SETH KASSELMAN "Left Out" C90 (self-released)




You take a lot of stuff from a lot of places, don't you?  I don't know, maybe you don't; let's call it the royal "we." This is about Goodwill, apparently, with a capital "g", that place where you go and find leftover junk and buy it and somebody profits and somebody doesn't... there's a political statement in the j-card, along with a tax form, a separate level of meaning given to whatever meaning the listener gives what's on the tape. 

What's on the tape is kind of exactly what's in the Goodwill - tapes and records and CDs (and some ceramic statue of a dog) you wonder why anybody had in the first place, but you buy anyway, so you can dig in there and see if you can make something out of the other something that's not really a sum of any parts but is, instead... what? 

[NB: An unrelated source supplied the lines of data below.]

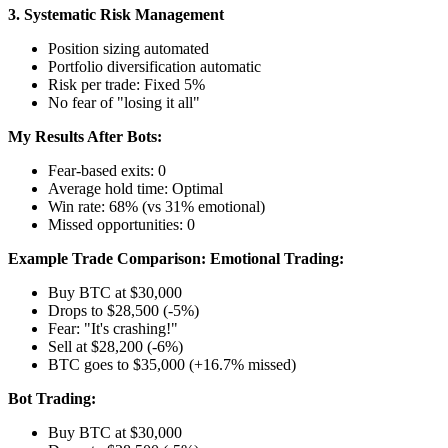
3. Systematic Risk Management
Position sizing automated
Portfolio diversification automatic
Risk per trade: Fixed 5%
No fear of "losing it all"
My Results After Bots:
Fear-based exits: 0
Average hold time: Optimal
Win rate: 68% (vs 31% emotional)
Missed opportunities: 0
Example Trade Comparison:
Emotional Trading:
Buy BTC at $30,000
Drops to $28,500 (-5%)
Fear: "It's crashing!"
Sell at $28,200 (-6%)
BTC goes to $35,000 (+16.7% missed)
Bot Trading:
Buy BTC at $30,000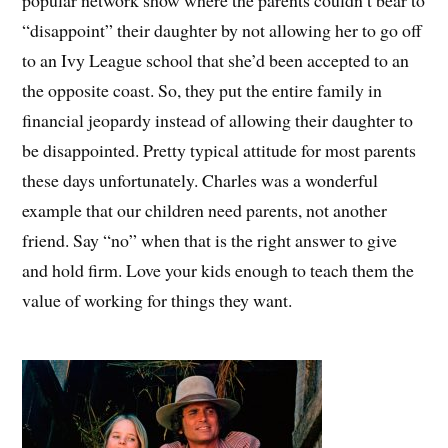
“disappoint” their daughter by not allowing her to go off
to an Ivy League school that she’d been accepted to an
the opposite coast. So, they put the entire family in
financial jeopardy instead of allowing their daughter to
be disappointed. Pretty typical attitude for most parents
these days unfortunately. Charles was a wonderful
example that our children need parents, not another
friend. Say “no” when that is the right answer to give
and hold firm. Love your kids enough to teach them the
value of working for things they want.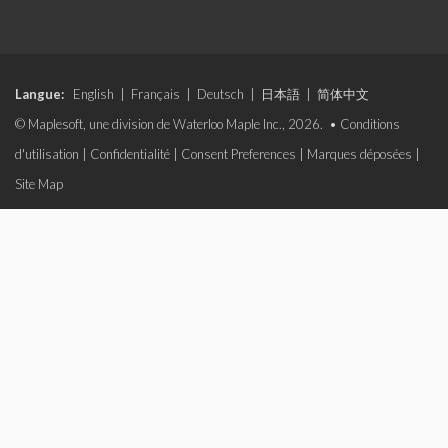
Langue:
English
|
Français
|
Deutsch
|
日本語
|
简体中文
© Maplesoft, une division de Waterloo Maple Inc., 2026. •
Conditions
d'utilisation
|
Confidentialité
|
Consent Preferences
|
Marques déposées
|
Site Map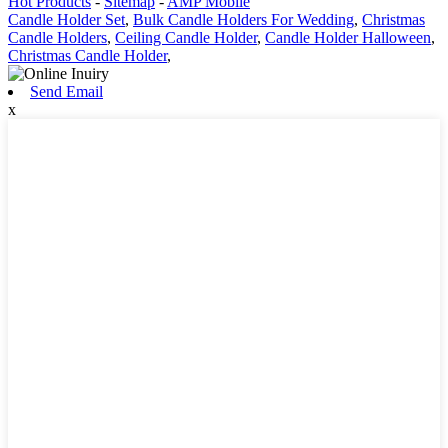
Hot Products
-
Sitemap
-
AMP Mobile
Candle Holder Set
,
Bulk Candle Holders For Wedding
,
Christmas
Candle Holders
,
Ceiling Candle Holder
,
Candle Holder Halloween
,
Christmas Candle Holder
,
Send Email
x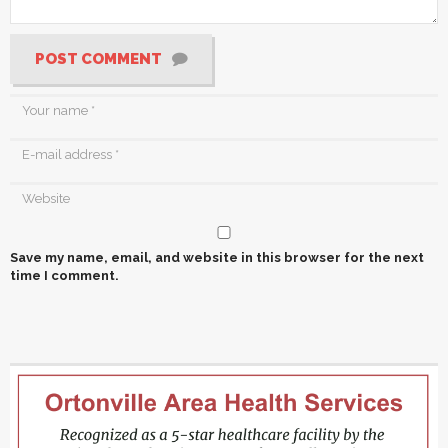
POST COMMENT
Save my name, email, and website in this browser for the next
time I comment.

There are clanging bells here, various samples of sounds (maybe recorded from junk retrieved there, maybe not,) along with what is definitely recordings of tape recordings played sometimes at the correct speed and sometimes not.  Chanting people and drums.  Some of it sounds a little like that stuff in the desert scene in Close Encounters of the Third Kind, along with some percussion that may be someone beating on a water bottle with a mic inside.. 

Essentially plunderphonics and sound collage, various sources thrown on top of one another, manipulated and turned into something else, Left Out is a journey, and by no means the kind of one-trick-pony that something like this often becomes in lesser hands.  There's a flow here, and, while there are periods that won't let you forget you're hearing someone else's garbage collected in thrift shops, there are also transcendent moments in which there's very little in the way of guideposts pointing you back toward that shore.

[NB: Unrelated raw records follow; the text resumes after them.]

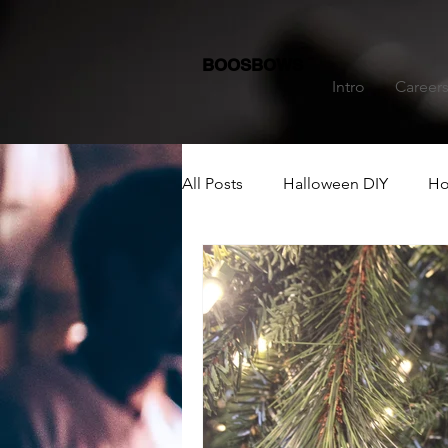
BOOSBOWS
Intro
Career
All Posts
Halloween DIY
Ho
Dining Table Decoration
C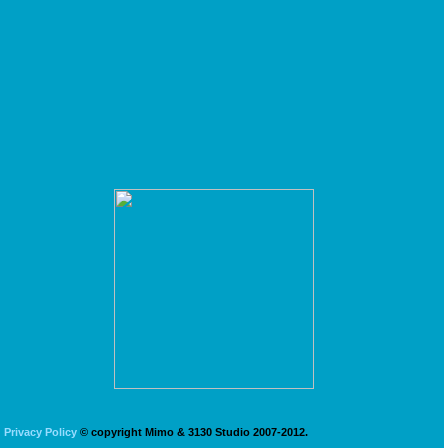
Privacy Policy
© copyright Mimo & 3130 Studio 2007-2012.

For me where these things can come alive, as they do beautifully here, is in the sounds sourced from someone's personal audio, recordings from meetings, phone calls, the day-to-day ephemera, probably important to someone at the time of recording but now set adrift and out of context, devoid of its original meaning but given a new, more universal appeal through the sheer randomness of hearing it in this way.  This is immersive music made of scraps of everything, and worth hearing.